Rishi Sunak and Douglas Ross are rivals for the crown of worst ever Tory campaigner

Douglas Ross and Rishi Sunak have been locked in competition since the first day of the general election.

Both are vying for the crown of the most incompetent Tory campaigner since universal suffrage was introduced.

Sunak became the bookies’ favourite to win when he staged an event at the Titanic centre and stuck two fingers up to veterans during the D-Day debacle.

Ross made it competitive when he decided to resign in the middle of the campaign.

Pushing aside an ill colleague in recovery from a spinal injury made his Westminster u-turn even grislier.

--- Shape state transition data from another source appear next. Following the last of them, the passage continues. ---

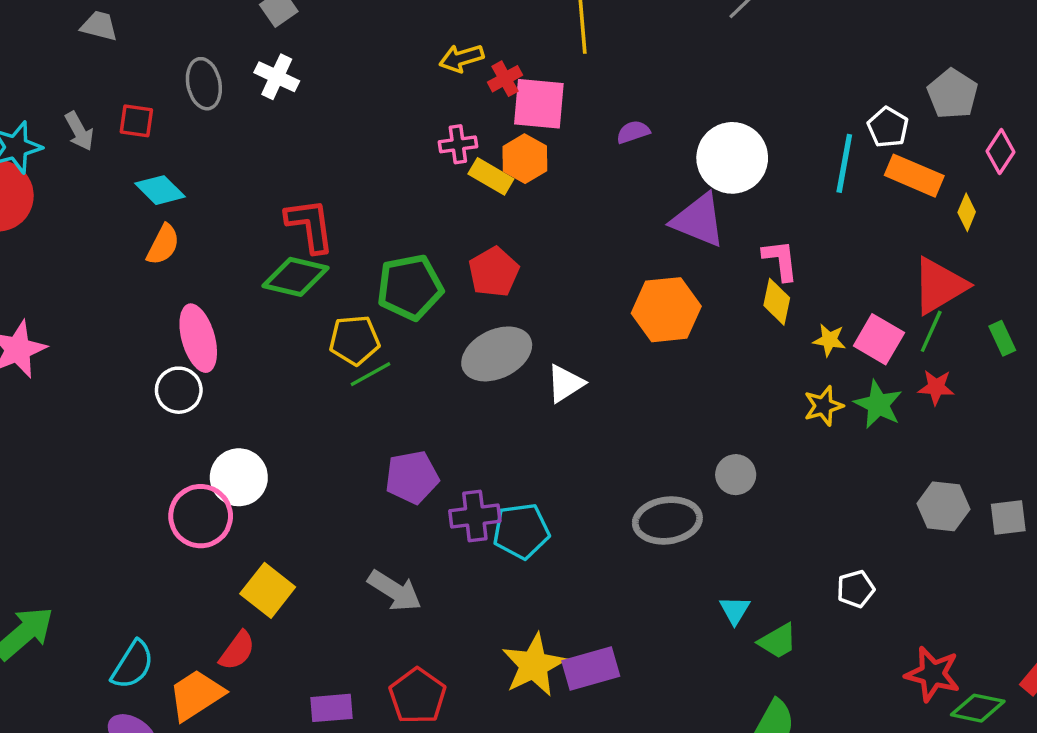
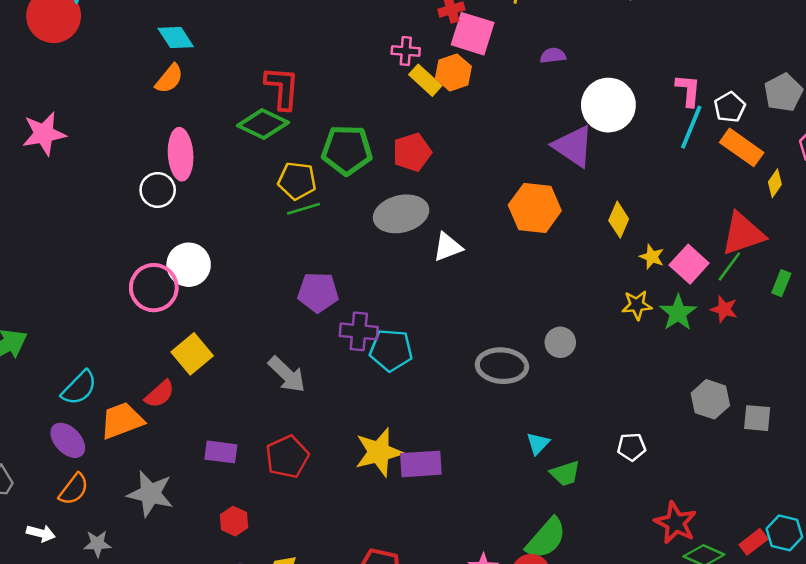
purple semicircle: (633, 132) -> (553, 56), moved
pink L-shape: (780, 260) -> (688, 90), moved
green rectangle: (1002, 338) -> (781, 283), turned 35

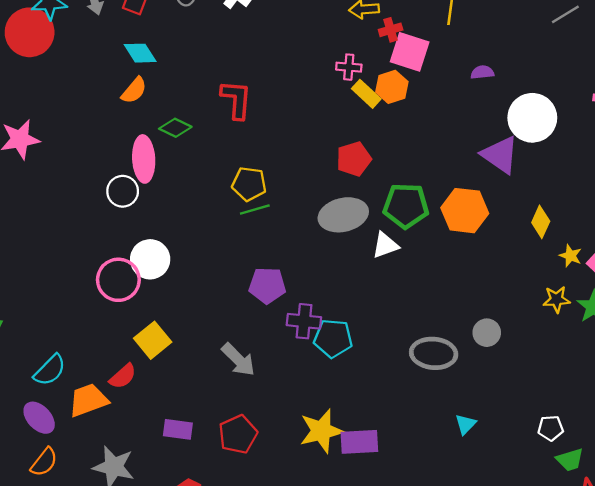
green diamond: (263, 124) -> (175, 128), moved, size x0.7
green pentagon: (347, 150) -> (406, 206), moved
green trapezoid: (565, 473) -> (570, 460), moved

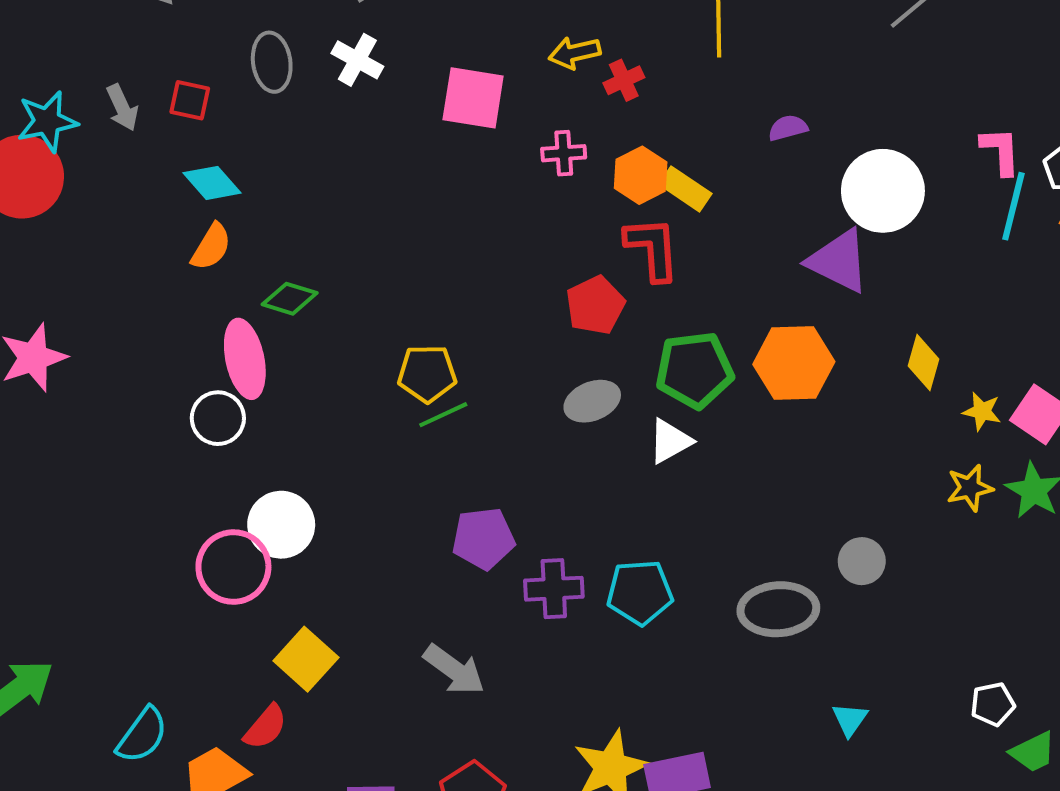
pink square: (410, 52) -> (473, 98), moved
yellow rectangle: (366, 94) -> (685, 189), moved
red L-shape: (236, 100) -> (652, 248), moved
gray ellipse: (343, 215) -> (592, 401), size x0.7
cyan pentagon: (333, 338) -> (640, 592), moved

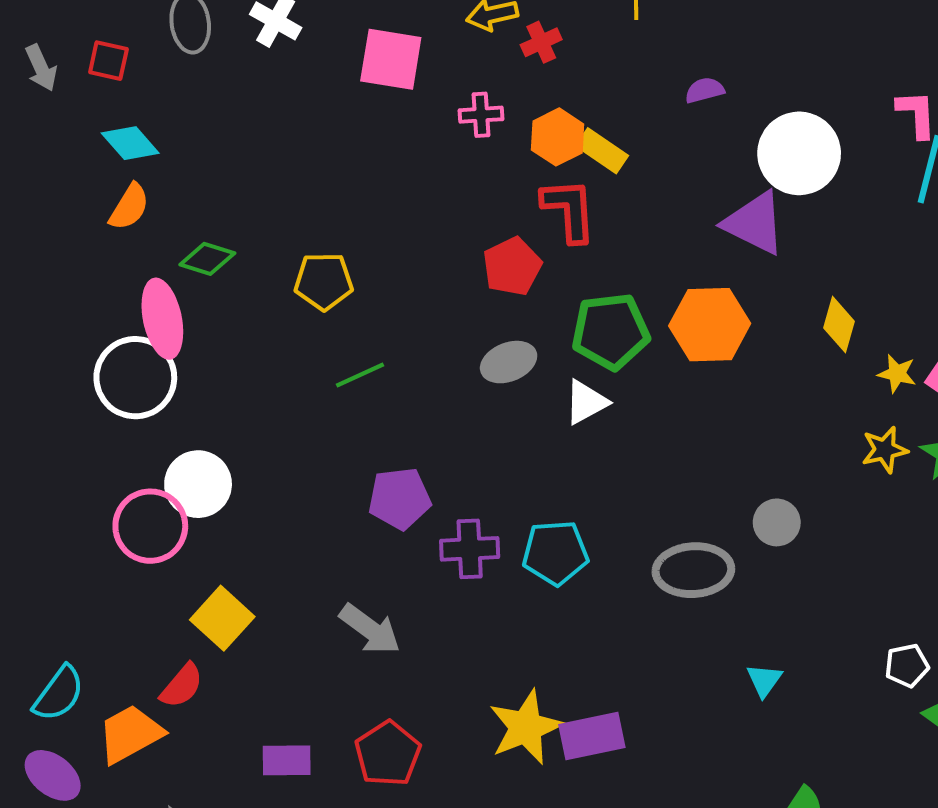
yellow pentagon: (427, 374) -> (324, 281), moved
white circle: (218, 418) -> (135, 378), size x1.5

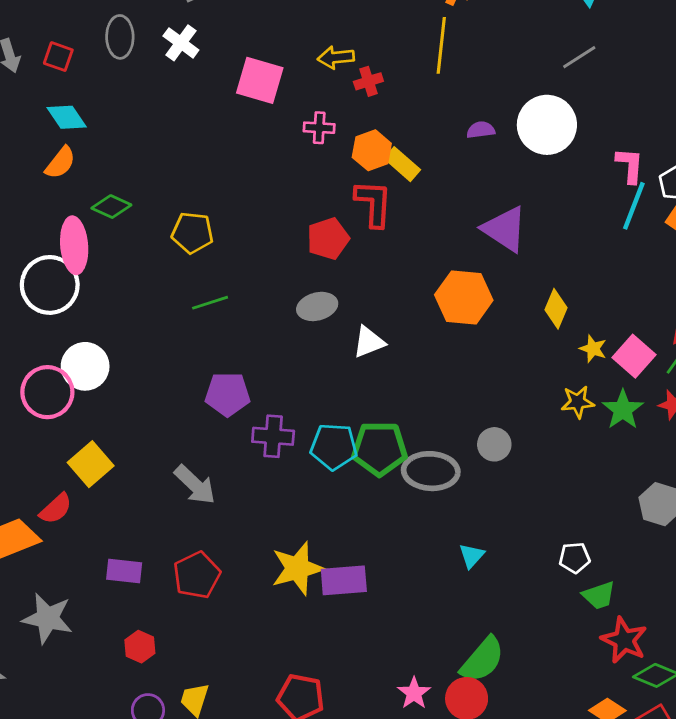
white circle: (799, 153) -> (547, 125), moved
green pentagon: (611, 331) -> (379, 449), moved

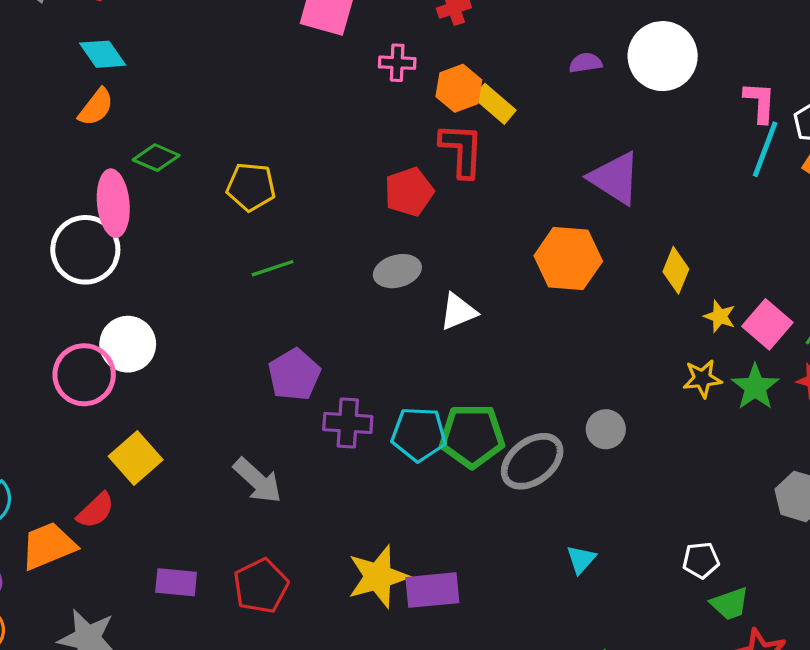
purple pentagon: (228, 394) -> (294, 375), turned -30
gray ellipse: (431, 471) -> (532, 461), turned -40

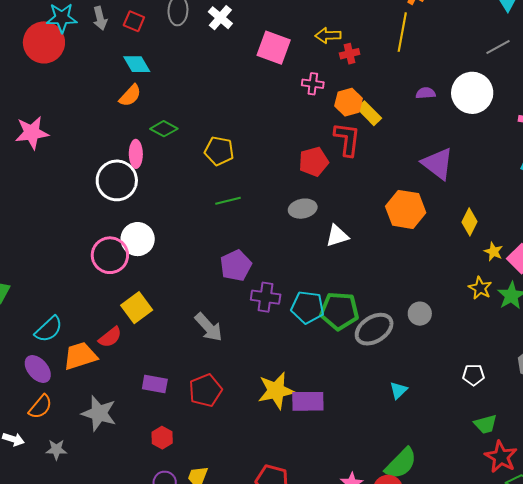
pink ellipse: (113, 203) -> (136, 154), size x0.7
yellow star: (702, 379) -> (480, 288), turned 30
white pentagon: (701, 560) -> (473, 375), moved

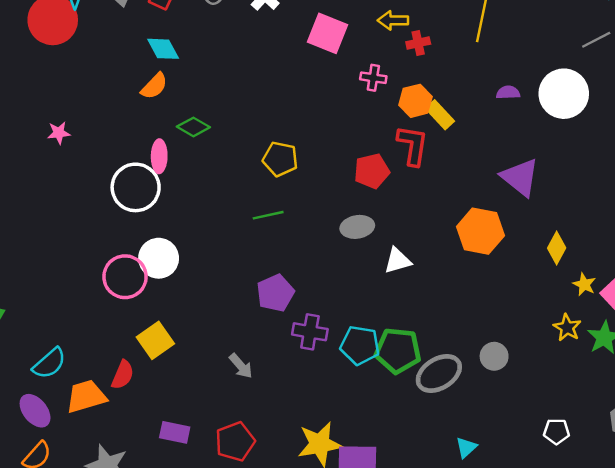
pink star: (32, 133) -> (59, 133), moved, size x0.6
yellow pentagon: (219, 151) -> (280, 159), moved
gray arrow: (209, 327) -> (241, 366), size x0.7
red semicircle: (110, 337) -> (123, 375), turned -30

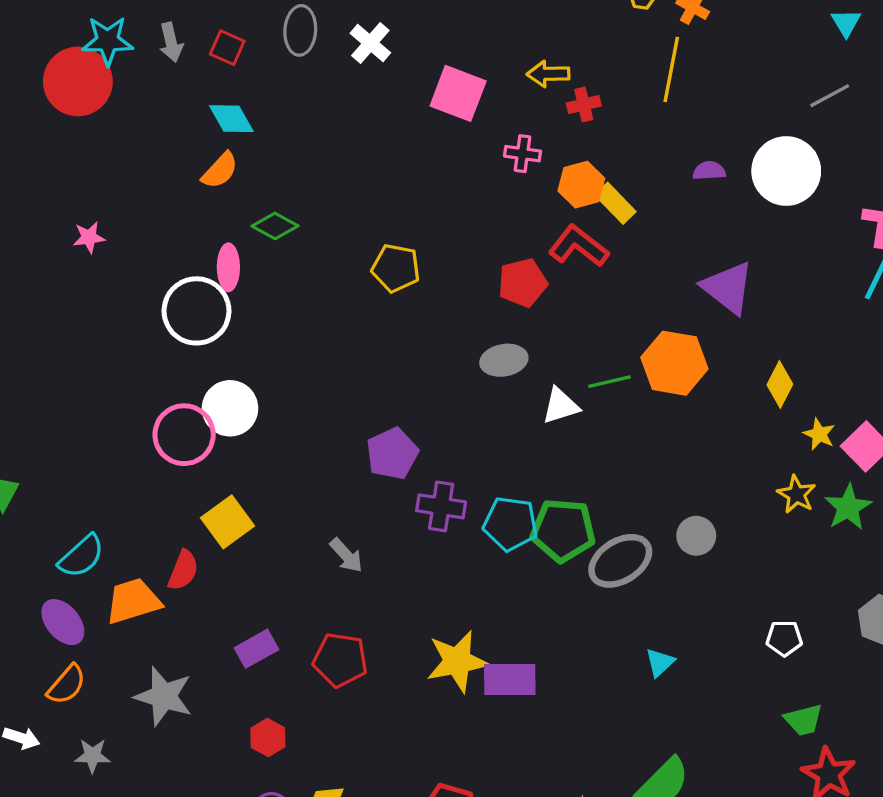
red L-shape: (413, 145) -> (579, 246), turned -60
green line: (268, 215) -> (610, 382), moved
purple rectangle: (175, 432) -> (256, 649), turned -40
red pentagon: (235, 442) -> (340, 660), turned 30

The launch of the Scottish Tory "manifesto" in Edinburgh, where they stood side by side, was the perfect showcase for their unrivalled incompetence.

Ross had the shameless audacity to produce a 70-plus page document full of commitments on devolved public services and tax.

This is in spite of him leaving the leader’s post in less than two weeks.

Most manifestos take a couple of years to be ditched, but his will in the shredder before the Euros are finished.

Devolved policies will be a matter for his predecessor, not him, so his brass neck and lack of self-awareness were astonishing.

One senior Tory figure summed up the Ross manifesto: “Utter bull****.”

At the press huddle afterwards, Sunak had all the energy and vigour of a dead sheep lying in a field.

Starmer arrived last week for an event in Whitburn with swagger and confidence.

The Prime Minister limped into Edinburgh looking like a sad, forlorn figure who knows the campaign is over.

History will record him as the face of landslide defeat, this generation’s John Major.

It doesn’t matter what Sunak says or does - folk have made up their minds and they want him gone.

He could promise everyone ten million quid and they would still vote against his despised rabble.

Sunak’s day trip to Edinburgh was his last to Scotland during the campaign, and probably ever.

He could make a lot more money in the private sector with only a fraction of the hassle.

Voters will be sprinting to the polling booths on July 4 and Sunak will be first in the queue.